In my case online buying is less expensive for me.Check the site www.e-bay.in and check the geforcefx 6600.It's secure enough.


----------



## ashu888ashu888 (Jul 3, 2005)

*debaisaindian wrote:*


> In my case online buying is less expensive for me.Check the site www.e-bay.in and check the geforcefx 6600.It's secure enough.


Yup u can buy online from the site mentioned above as even i buy all my hardware from online shops in eBAY and they r really secure and trustworthy coz the eBAY team makes sure that the seller is not fooled by delivering a wrong product and u can also see the details of ur transactions on ur eBAY account (if u hv one or u will hv to make one) also payment made by PAISA-PAY (Credit card) in the eBAY site is safe n secure and i am a regular customer of eBAY...so u can buy safely,surely from eBAY...

Cheers n e-peace.....


----------



## mail2and (Jul 3, 2005)

you can also try www.techmirchi.com

They are a chennai based company. The rates are a bit high when compared to Lamington road or Nehru Place but for the smaller towns, it is a boon


----------



## khandu (Jul 4, 2005)

there is one more site.. not exactly for graphics card

www.indmall.com


----------



## AlienTech (Jul 5, 2005)

I have been buying online sine the 80's. It was never a problem with a credit card and shipping insurance although never have something been damaged while shipping in the US. Even those heavy monitors and disk drives. 

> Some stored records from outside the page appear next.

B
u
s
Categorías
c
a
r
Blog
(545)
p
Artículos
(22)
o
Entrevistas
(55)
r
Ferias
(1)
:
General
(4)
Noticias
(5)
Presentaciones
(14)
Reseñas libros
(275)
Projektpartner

But in India forget it! Service here dont match what is in the US 40 years ago. Not only is it not close, it is more like jungle shipping. The shop keepers dont pack the product properly and I will guarantee you that your product will be damaged somehow. Also if you are not careful, they will rip you off, Yea even on EBAY India! Now I have got some good products but over all, it just is not worth it. In damaged goods, ripped off and service, you will save money buying locally. There you know who to go to even if they do all those things...

Just as an example, the UPS I ordered, Well 1 would shut down when I turned off the monitor due to the auto shutoff after 1 min since there was some software bug that said the computer was not enough load to prevent auto shut off. After 10 or so emails and a few phoen calls with them I gave up how to convince stupid people it was real easy to check this by turning off the monitor and leaving the computer on and then turn off the AC power.

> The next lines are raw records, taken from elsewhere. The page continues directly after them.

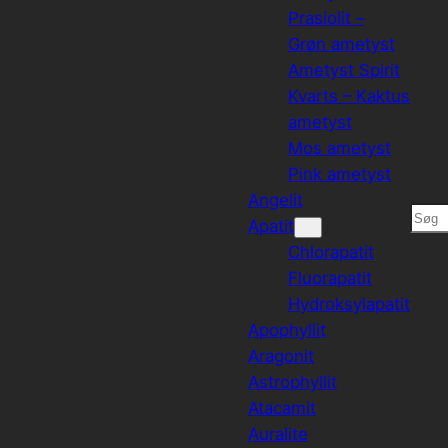
Prasiolit –
Grøn ametyst
Ametyst Spirit
Kvarts – Kaktus
ametyst
Mos ametyst
Pink ametyst
Angelit
Søg
Apatit
Chlorapatit
Fluorapatit
Hydroksylapatit
Apophyllit
Aragonit
Astrophyllit
Atacamit
Auralite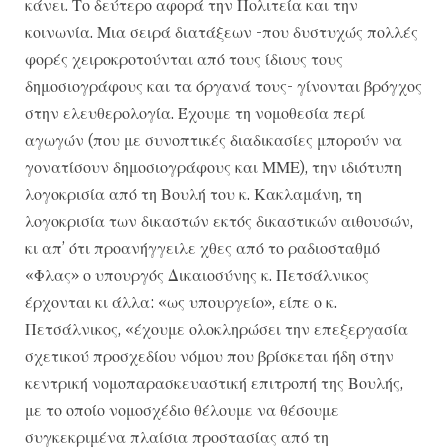
κάνει. Το δεύτερο αφορά την Πολιτεία και την
κοινωνία. Μια σειρά διατάξεων -που δυστυχώς πολλές
φορές χειροκροτούνται από τους ίδιους τους
δημοσιογράφους και τα όργανά τους- γίνονται βρόγχος
στην ελευθερολογία. Έχουμε τη νομοθεσία περί
αγωγών (που με συνοπτικές διαδικασίες μπορούν να
γονατίσουν δημοσιογράφους και ΜΜΕ), την ιδιότυπη
λογοκρισία από τη Βουλή του κ. Κακλαμάνη, τη
λογοκρισία των δικαστών εκτός δικαστικών αιθουσών,
κι απ’ ότι προανήγγειλε χθες από το ραδιοσταθμό
«Φλας» ο υπουργός Δικαιοσύνης κ. Πετσάλνικος
έρχονται κι άλλα: «ως υπουργείο», είπε ο κ.
Πετσάλνικος, «έχουμε ολοκληρώσει την επεξεργασία
σχετικού προσχεδίου νόμου που βρίσκεται ήδη στην
κεντρική νομοπαρασκευαστική επιτροπή της Βουλής,
με το οποίο νομοσχέδιο θέλουμε να θέσουμε
συγκεκριμένα πλαίσια προστασίας από τη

The 2nd I got because I could not use a UPS that shut off a min after when ever the power went off,  they had dropped like on a ledge because it was bent in half, the battery hit the circuit board making the battery charger chip hit the case and breaking it off. If I was stupid I would have plugged it in and if by chance I had touched it while the AC power was off, it would have electrocuted me due to the inverter circuit being in contact with the metal case! Forget trying to get a replacemenet circuit board!

I got a car stereo, thinking hey if I pay rs7000 for something they would at least pack it with foam and stuff and I have already bought 6 or 7 car stereos and they were all well packed even if I got em at the store. Heck no! One of the biggest sellers on Ebay ships such delicate and expensive stuff in a plain carboard box! Of course it was dropped! Which would of course hit the unit itself sicne there was no foam or anything between the casing and the unit itself! Forget that the unit itself was a piece of crap!

While there has been some who have gone to a great deal of trouble for packing, But lets get real here, this is 3rd world backward country with no such things as extra boxes or the use of foam and plastic! 

Even with all that trouble to sew using cloths and paper to cover the box to prevent damage and stuff.. Well, it still looked like it was run through the wringer even if the unit inside was still protected by the original foam covering. I got 3 of em and all 3 reached me in the same sorry state. 

I could go on and on. But some stuff is packed very well by the manufacturer using foam molding  and will not even bend or crack and the unit can even be thrown and stepped on without getting damaged. but I dont think too many companies have any idea their products are sold in countries like India.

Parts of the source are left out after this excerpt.